§ PROMPT
Could the listing below be reproduced exactly, minus its pictures?

§ MATERIAL PROVIDED
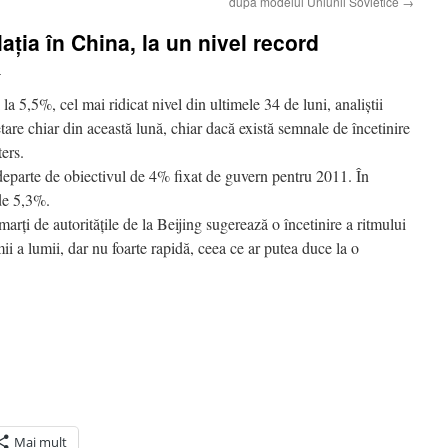
după modelul Uniunii Sovietice
→
ţia în China, la un nivel record
i
 la 5,5%, cel mai ridicat nivel din ultimele 34 de luni, analiştii
tare chiar din această lună, chiar dacă există semnale de încetinire
ers.
 departe de obiectivul de 4% fixat de guvern pentru 2011. În
 de 5,3%.
marţi de autorităţile de la Beijing sugerează o încetinire a ritmului
i a lumii, dar nu foarte rapidă, ceea ce ar putea duce la o
Mai mult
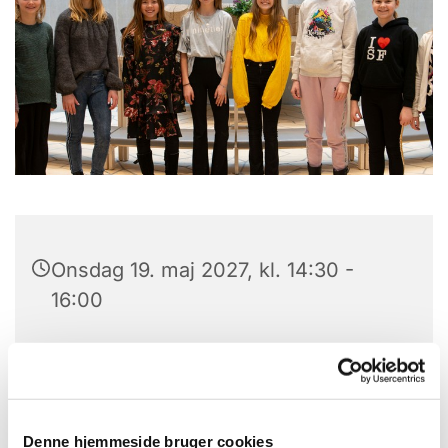
Onsdag 19. maj 2027, kl. 14:30 -
16:00
Trekroner Kirke, Lysalleen 29, 4000
Roskilde
Korleder, Jakob Lundbak
Denne hjemmeside bruger cookies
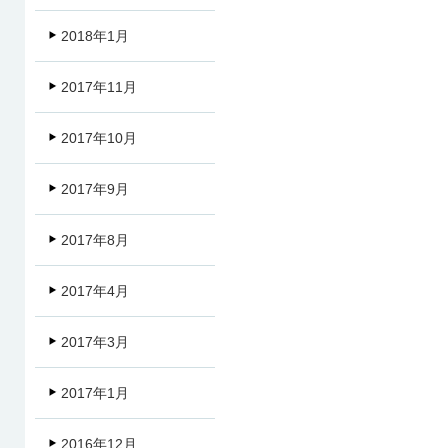
2018年1月
2017年11月
2017年10月
2017年9月
2017年8月
2017年4月
2017年3月
2017年1月
2016年12月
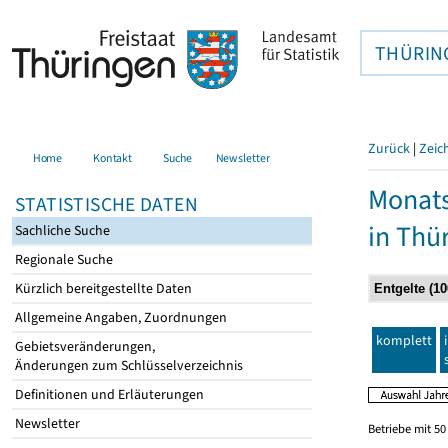
THÜRIN
Zurück
|
Zeic
Home
Kontakt
Suche
Newsletter
Monats
STATISTISCHE DATEN
in Thü
Sachliche Suche
Regionale Suche
Kürzlich bereitgestellte Daten
Allgemeine Angaben, Zuordnungen
komplett
Gebietsveränderungen,
Änderungen zum Schlüsselverzeichnis
Definitionen und Erläuterungen
Newsletter
Betriebe mit 5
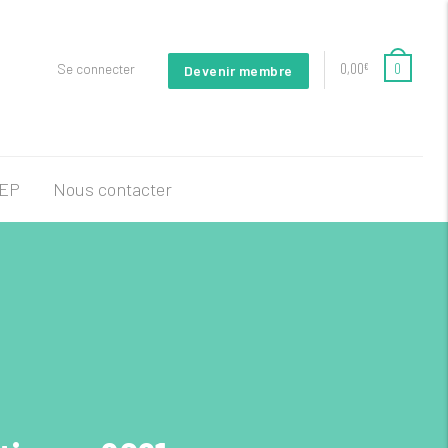
0,00
0
Se connecter
€
Devenir membre
FEP
Nous contacter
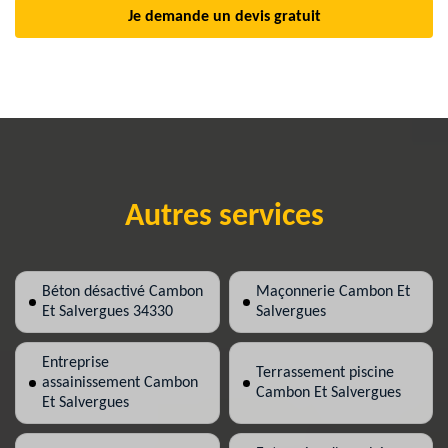
Je demande un devis gratuit
Autres services
Béton désactivé Cambon
Maçonnerie Cambon Et
Et Salvergues 34330
Salvergues
Entreprise
Terrassement piscine
assainissement Cambon
Cambon Et Salvergues
Et Salvergues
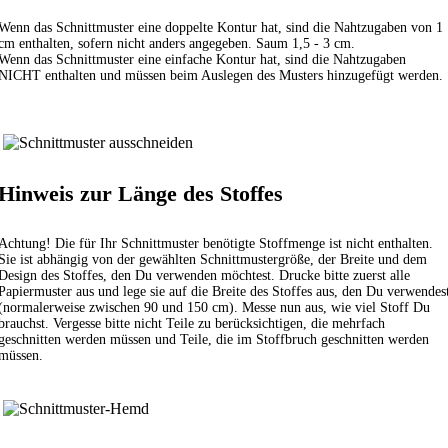
Wenn das Schnittmuster eine doppelte Kontur hat, sind die Nahtzugaben von 1
cm enthalten, sofern nicht anders angegeben. Saum 1,5 - 3 cm.
Wenn das Schnittmuster eine einfache Kontur hat, sind die Nahtzugaben
NICHT enthalten und müssen beim Auslegen des Musters hinzugefügt werden.
Hinweis zur Länge des Stoffes
Achtung! Die für Ihr Schnittmuster benötigte Stoffmenge ist nicht enthalten.
Sie ist abhängig von der gewählten Schnittmustergröße, der Breite und dem
Design des Stoffes, den Du verwenden möchtest. Drucke bitte zuerst alle
Papiermuster aus und lege sie auf die Breite des Stoffes aus, den Du verwendes
(normalerweise zwischen 90 und 150 cm). Messe nun aus, wie viel Stoff Du
brauchst. Vergesse bitte nicht Teile zu berücksichtigen, die mehrfach
geschnitten werden müssen und Teile, die im Stoffbruch geschnitten werden
müssen.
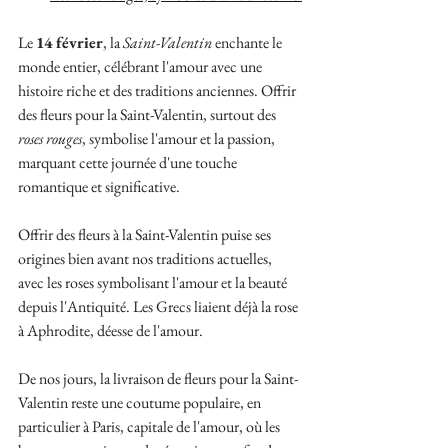
Le 
14 février
, la 
Saint-Valentin
 enchante le 
monde entier, célébrant l'amour avec une 
histoire riche et des traditions anciennes. Offrir 
des fleurs pour la Saint-Valentin, surtout des 
roses rouges
, symbolise l'amour et la passion, 
marquant cette journée d'une touche 
romantique et significative.
Offrir des fleurs à la Saint-Valentin puise ses 
origines bien avant nos traditions actuelles, 
avec les roses symbolisant l'amour et la beauté 
depuis l'Antiquité. Les Grecs liaient déjà la rose 
à Aphrodite, déesse de l'amour.
De nos jours, la livraison de fleurs pour la Saint-
Valentin reste une coutume populaire, en 
particulier à Paris, capitale de l'amour, où les 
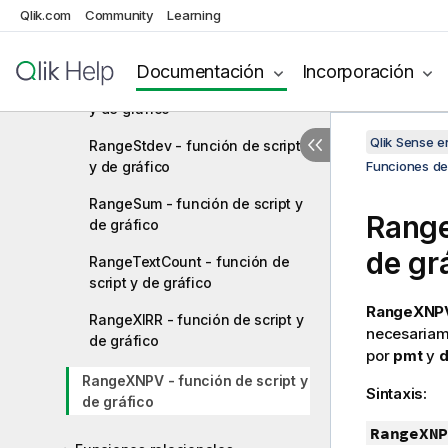
Qlik.com
Community
Learning
RangeOnly - función de script y
de gráfico
Documentación
Incorporación
RangeSkew - función de script
y de gráfico
Qlik Sense 
RangeStdev - función de script
y de gráfico
Funciones de 
RangeSum - función de script y
Range
de gráfico
de gr
RangeTextCount - función de
script y de gráfico
RangeXNPV
RangeXIRR - función de script y
necesariam
de gráfico
por
pmt
y
d
RangeXNPV - función de script y
Sintaxis:
de gráfico
RangeXNP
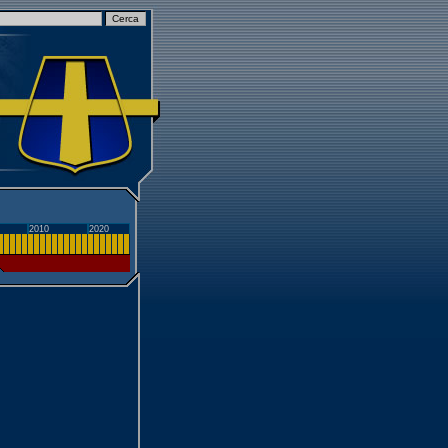
2010
2020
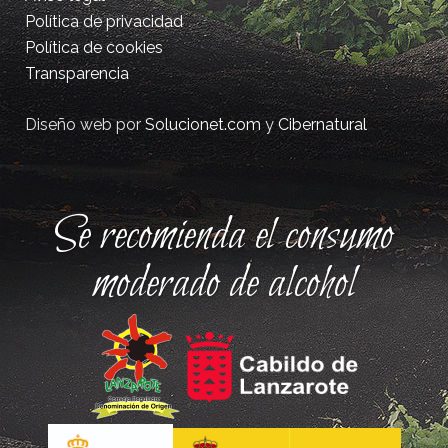
Política de privacidad
Política de cookies
Transparencia
Diseño web por
Solucionet.com
y
Cibernatural
Se recomienda el consumo
moderado de alcohol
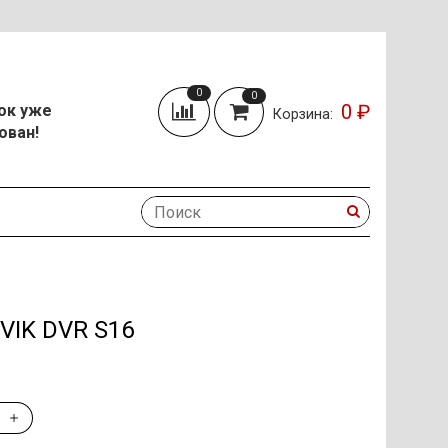
0
0
0 ₽
ок уже
Корзина:
ован!
IK DVR S16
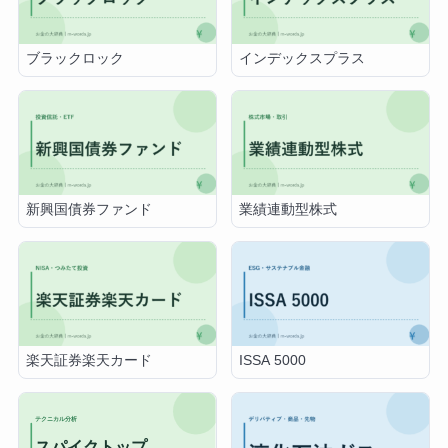
ブラックロック
インデックスプラス
新興国債券ファンド
業績連動型株式
楽天証券楽天カード
ISSA 5000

§ OUTPUT OF THE TASK
după modelul Uniunii Sovietice
→
ţia în China, la un nivel record
i
 la 5,5%, cel mai ridicat nivel din ultimele 34 de luni, analiştii
tare chiar din această lună, chiar dacă există semnale de încetinire
ers.
 departe de obiectivul de 4% fixat de guvern pentru 2011. În
 de 5,3%.
marţi de autorităţile de la Beijing sugerează o încetinire a ritmului
i a lumii, dar nu foarte rapidă, ceea ce ar putea duce la o
Mai mult
Onsdag 19. maj 2027, kl. 14:30 -
16:00
Trekroner Kirke, Lysalleen 29, 4000
Roskilde
Korleder, Jakob Lundbak
Denne hjemmeside bruger cookies
2018年1月
2017年11月
2017年10月
2017年9月
2017年8月
2017年4月
2017年3月
2017年1月
2016年12月
THÜRIN
Zurück
|
Zeic
Home
Kontakt
Suche
Newsletter
Monats
STATISTISCHE DATEN
in Thü
Sachliche Suche
Regionale Suche
Kürzlich bereitgestellte Daten
Allgemeine Angaben, Zuordnungen
komplett
Gebietsveränderungen,
Änderungen zum Schlüsselverzeichnis
Definitionen und Erläuterungen
Newsletter
Betriebe mit 5
0,00
0
Se connecter
€
Devenir membre
FEP
Nous contacter
Je demande un devis gratuit
Autres services
Béton désactivé Cambon
Maçonnerie Cambon Et
Et Salvergues 34330
Salvergues
Entreprise
Terrassement piscine
assainissement Cambon
Cambon Et Salvergues
Et Salvergues
Wenn das Schnittmuster eine doppelte Kontur hat, sind die Nahtzugaben von 1
cm enthalten, sofern nicht anders angegeben. Saum 1,5 - 3 cm.
Wenn das Schnittmuster eine einfache Kontur hat, sind die Nahtzugaben
NICHT enthalten und müssen beim Auslegen des Musters hinzugefügt werden.
Hinweis zur Länge des Stoffes
Achtung! Die für Ihr Schnittmuster benötigte Stoffmenge ist nicht enthalten.
Sie ist abhängig von der gewählten Schnittmustergröße, der Breite und dem
Design des Stoffes, den Du verwenden möchtest. Drucke bitte zuerst alle
Papiermuster aus und lege sie auf die Breite des Stoffes aus, den Du verwendes
(normalerweise zwischen 90 und 150 cm). Messe nun aus, wie viel Stoff Du
brauchst. Vergesse bitte nicht Teile zu berücksichtigen, die mehrfach
geschnitten werden müssen und Teile, die im Stoffbruch geschnitten werden
müssen.
Le 
14 février
, la 
Saint-Valentin
 enchante le 
monde entier, célébrant l'amour avec une 
histoire riche et des traditions anciennes. Offrir 
des fleurs pour la Saint-Valentin, surtout des 
roses rouges
, symbolise l'amour et la passion, 
marquant cette journée d'une touche 
romantique et significative.
Offrir des fleurs à la Saint-Valentin puise ses 
origines bien avant nos traditions actuelles, 
avec les roses symbolisant l'amour et la beauté 
depuis l'Antiquité. Les Grecs liaient déjà la rose 
à Aphrodite, déesse de l'amour.
De nos jours, la livraison de fleurs pour la Saint-
Valentin reste une coutume populaire, en 
particulier à Paris, capitale de l'amour, où les 
Qlik.com
Community
Learning
RangeOnly - función de script y
de gráfico
Documentación
Incorporación
RangeSkew - función de script
y de gráfico
Qlik Sense 
RangeStdev - función de script
y de gráfico
Funciones de 
RangeSum - función de script y
Range
de gráfico
de gr
RangeTextCount - función de
script y de gráfico
RangeXNPV
RangeXIRR - función de script y
necesariam
de gráfico
por
pmt
y
d
RangeXNPV - función de script y
Sintaxis:
de gráfico
RangeXNP
2010
2020
Política de privacidad
Política de cookies
Transparencia
Diseño web por
Solucionet.com
y
Cibernatural
Se recomienda el consumo
moderado de alcohol
0
0
0 ₽
ок уже
Корзина:
ован!
IK DVR S16
ブラックロック
インデックスプラス
新興国債券ファンド
業績連動型株式
楽天証券楽天カード
ISSA 5000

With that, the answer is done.